* [AIM OF THE EXERCISE]
Of the lines below, copy those that hold the word "Wenchuan".

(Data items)

====

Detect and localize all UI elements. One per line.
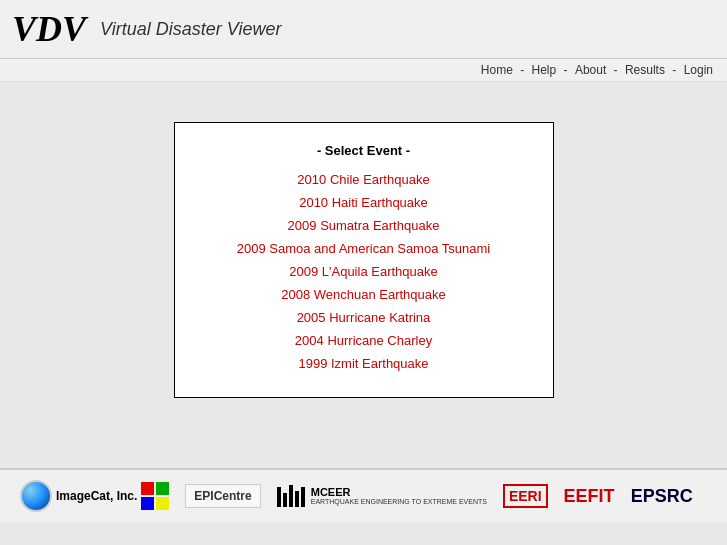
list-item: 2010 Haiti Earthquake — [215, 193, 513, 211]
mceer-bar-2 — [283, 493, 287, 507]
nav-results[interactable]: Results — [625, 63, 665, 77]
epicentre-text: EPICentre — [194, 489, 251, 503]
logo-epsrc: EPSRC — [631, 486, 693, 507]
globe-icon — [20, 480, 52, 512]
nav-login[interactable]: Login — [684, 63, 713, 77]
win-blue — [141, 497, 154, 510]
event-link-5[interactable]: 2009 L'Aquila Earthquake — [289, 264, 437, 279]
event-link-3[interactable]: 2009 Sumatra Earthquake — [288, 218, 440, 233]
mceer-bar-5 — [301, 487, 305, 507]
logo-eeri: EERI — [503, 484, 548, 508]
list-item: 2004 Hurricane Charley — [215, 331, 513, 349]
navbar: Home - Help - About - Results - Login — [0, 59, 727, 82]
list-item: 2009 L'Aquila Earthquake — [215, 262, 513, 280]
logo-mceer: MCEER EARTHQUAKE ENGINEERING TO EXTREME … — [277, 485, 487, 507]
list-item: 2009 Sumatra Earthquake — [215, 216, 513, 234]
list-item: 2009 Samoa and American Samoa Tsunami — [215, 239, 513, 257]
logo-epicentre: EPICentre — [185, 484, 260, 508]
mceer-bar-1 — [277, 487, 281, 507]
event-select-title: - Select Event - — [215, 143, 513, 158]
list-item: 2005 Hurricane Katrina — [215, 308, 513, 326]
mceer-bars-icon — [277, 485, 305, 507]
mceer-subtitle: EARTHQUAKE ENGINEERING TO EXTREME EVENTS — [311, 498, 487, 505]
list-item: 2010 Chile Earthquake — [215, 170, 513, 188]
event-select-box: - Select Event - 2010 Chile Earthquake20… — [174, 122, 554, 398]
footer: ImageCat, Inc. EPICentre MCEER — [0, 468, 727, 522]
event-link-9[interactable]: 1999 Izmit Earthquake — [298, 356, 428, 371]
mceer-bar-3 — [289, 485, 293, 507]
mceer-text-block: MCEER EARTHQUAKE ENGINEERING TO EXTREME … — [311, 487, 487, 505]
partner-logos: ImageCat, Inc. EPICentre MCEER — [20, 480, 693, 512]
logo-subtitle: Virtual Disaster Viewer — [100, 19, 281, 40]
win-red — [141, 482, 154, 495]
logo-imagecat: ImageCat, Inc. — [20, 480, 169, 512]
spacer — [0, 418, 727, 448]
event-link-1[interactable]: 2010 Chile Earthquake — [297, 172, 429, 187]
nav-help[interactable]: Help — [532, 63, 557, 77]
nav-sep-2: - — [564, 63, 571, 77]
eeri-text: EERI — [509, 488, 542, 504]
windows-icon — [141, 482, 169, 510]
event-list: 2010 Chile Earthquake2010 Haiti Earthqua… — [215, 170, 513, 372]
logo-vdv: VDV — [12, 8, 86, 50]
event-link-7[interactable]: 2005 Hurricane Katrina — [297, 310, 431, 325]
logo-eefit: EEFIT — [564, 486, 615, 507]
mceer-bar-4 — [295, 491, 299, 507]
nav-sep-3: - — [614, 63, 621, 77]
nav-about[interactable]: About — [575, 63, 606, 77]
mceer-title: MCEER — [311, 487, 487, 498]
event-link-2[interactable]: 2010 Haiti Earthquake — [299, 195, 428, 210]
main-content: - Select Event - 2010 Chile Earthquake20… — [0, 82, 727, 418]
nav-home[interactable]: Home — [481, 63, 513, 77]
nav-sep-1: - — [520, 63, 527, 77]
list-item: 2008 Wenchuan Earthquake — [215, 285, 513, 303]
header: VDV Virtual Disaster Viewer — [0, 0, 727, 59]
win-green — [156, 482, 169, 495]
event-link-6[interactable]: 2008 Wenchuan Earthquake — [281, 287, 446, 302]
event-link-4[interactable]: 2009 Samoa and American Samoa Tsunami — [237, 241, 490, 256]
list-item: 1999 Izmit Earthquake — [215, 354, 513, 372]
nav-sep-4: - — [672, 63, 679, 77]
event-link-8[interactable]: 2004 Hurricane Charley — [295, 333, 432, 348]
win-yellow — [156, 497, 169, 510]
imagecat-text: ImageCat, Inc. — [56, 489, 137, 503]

====

* [SOLUTION BELOW]
list-item: 2008 Wenchuan Earthquake — [215, 285, 513, 303]
event-link-6[interactable]: 2008 Wenchuan Earthquake — [281, 287, 446, 302]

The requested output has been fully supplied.